There was silence. Outside the immense windows of the deck, the sun blazed onto the massive curve of the planet, revealing arid deserts and jagged red peaks, tipped with wispy gray clouds. The clocks ticked on.
Stephen's gaze shifted from bright zealotry to a sort of expectant uncertainty. "Well?"
Rells laid his cup, half-empty, aside. Steam curled from it in thoughtful patterns as he said, "you're tea's gone cold."
The words had a marvelous effect on Stephen. His composure evaporated, and he half stood, face red, as he cried, "Tea? Tea? Adante, we're discussing the future! To hell with the tea!"
"My ancestors were not rich men, Pendrake. Neither were yours."
Rage was replaced by confusion. Stephen settled slowly into his seat. "Well . . . yes."
"We teach our children that they were Chosen, our people -- that we were selected exclusively to be the future of humanity."
". . . yes."
"But that is not the truth, is it?"
"But I don't see the point in" --
Rells raised a hand. "Humor me. Do you know the only reason why we didn't die on that rock down there, gone before we were born? Do you know how the ten thousand first boarded Eden?"
Stephen's eyes were blazing with suppressed excitement and impatience, but he controlled his voice into a bland expression of disinterest that Adante ignored entirely.
"Calanthus lied, Stephen. He made Eden, he prepared it for launch, he sold his tickets and hoarded the accumulated wealth of the world, and then he lied. A rich man who hated the rich . . . do you know, Stephen, how many billionaires and presidents and great men of religion were conned out of their possessions and left to die? Imagine their screams, their outrage!"
"What, you're saying you're scared of ghosts?"
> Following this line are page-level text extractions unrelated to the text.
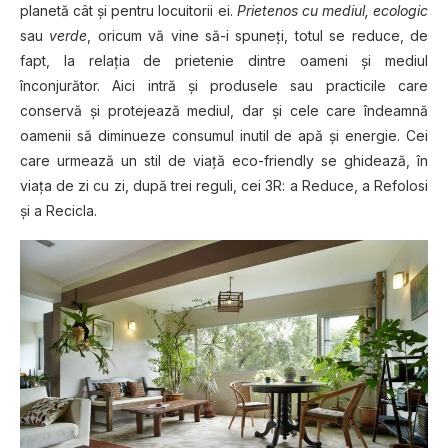
planetă cât şi pentru locuitorii ei.
Prietenos cu mediul, ecologic
sau
verde
, oricum vă vine să-i spuneţi, totul se reduce, de
fapt, la relaţia de prietenie dintre oameni şi mediul
înconjurător. Aici intră şi produsele sau practicile care
conservă şi protejează mediul, dar şi cele care îndeamnă
oamenii să diminueze consumul inutil de apă şi energie. Cei
care urmează un stil de viaţă eco-friendly se ghidează, în
viaţa de zi cu zi, după trei reguli, cei 3R: a Reduce, a Refolosi
şi a Recicla.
"I'm saying we were picked off the streets, given a life that many would judge to be not ours to take. This new economy . . . your wealth, my power, vice versa . . . these things were invented by our forefathers, and now we take them for granted."
"So how would you feel if someone were to promise you salvation, life, riches, comfort . . . and took it all away? Would you forget? Would your children forget the legacy they were robbed of?"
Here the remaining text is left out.